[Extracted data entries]
□ □ □ □ □ □ □

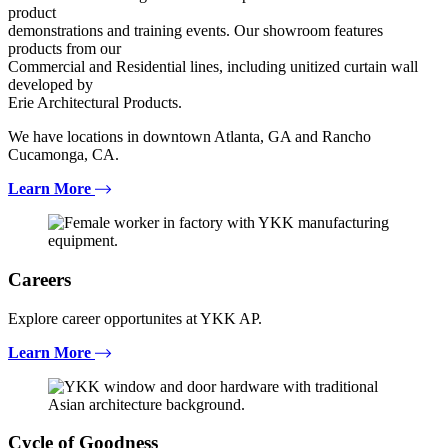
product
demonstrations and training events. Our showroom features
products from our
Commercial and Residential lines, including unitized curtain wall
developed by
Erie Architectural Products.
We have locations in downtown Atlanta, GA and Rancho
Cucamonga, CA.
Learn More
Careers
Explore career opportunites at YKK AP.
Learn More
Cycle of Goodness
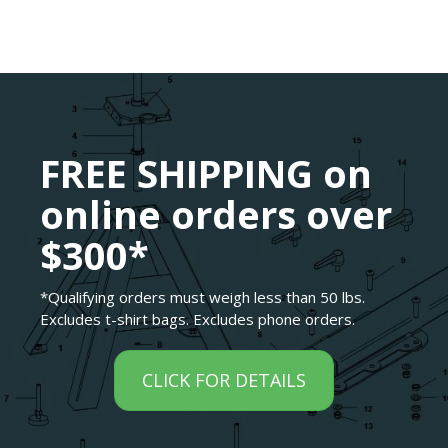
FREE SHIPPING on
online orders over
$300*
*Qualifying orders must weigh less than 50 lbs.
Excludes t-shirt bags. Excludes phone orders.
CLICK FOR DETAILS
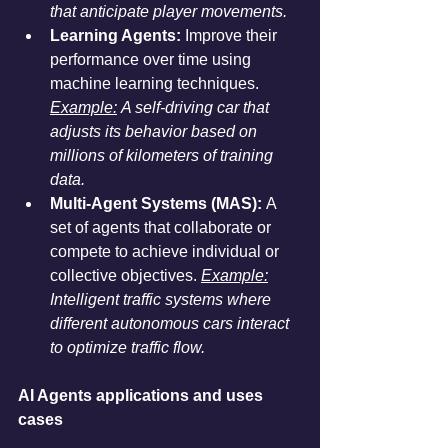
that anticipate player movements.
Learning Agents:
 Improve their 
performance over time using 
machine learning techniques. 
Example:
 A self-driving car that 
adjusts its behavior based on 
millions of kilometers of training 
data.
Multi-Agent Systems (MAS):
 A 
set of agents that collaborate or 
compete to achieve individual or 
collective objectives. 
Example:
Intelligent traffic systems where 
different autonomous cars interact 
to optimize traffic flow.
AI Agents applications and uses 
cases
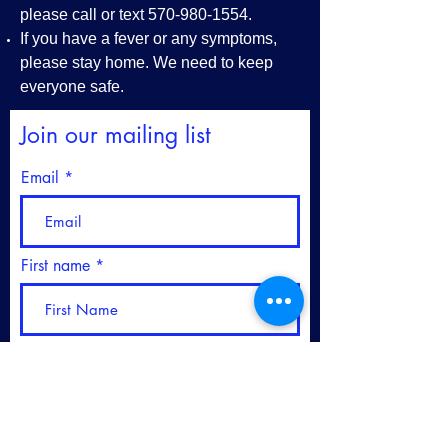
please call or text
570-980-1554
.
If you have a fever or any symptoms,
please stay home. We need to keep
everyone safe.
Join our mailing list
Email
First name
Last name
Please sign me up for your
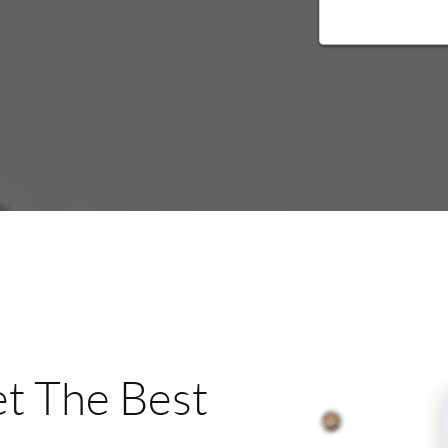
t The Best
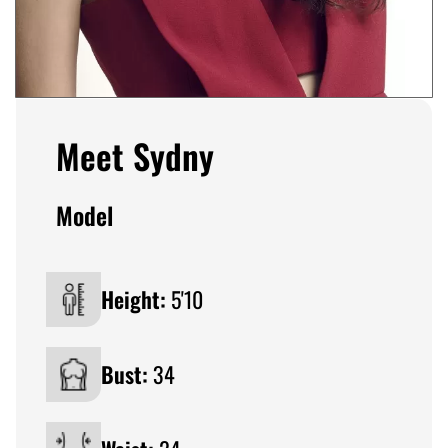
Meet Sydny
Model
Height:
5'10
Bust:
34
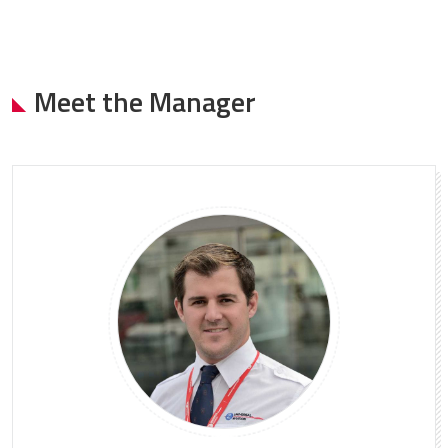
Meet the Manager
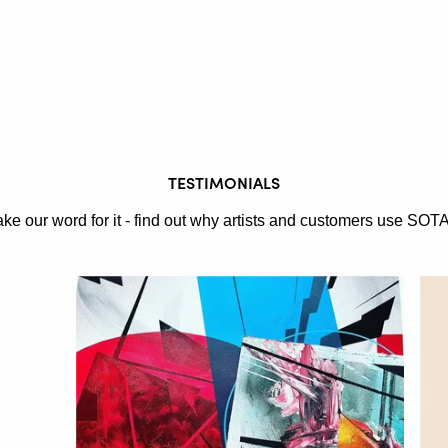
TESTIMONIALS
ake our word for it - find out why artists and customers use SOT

□ □ □ □ □ □ □

Filter the entries and copy out every line with the word "that".

that anticipate player movements.
 A self-driving car that 
set of agents that collaborate or 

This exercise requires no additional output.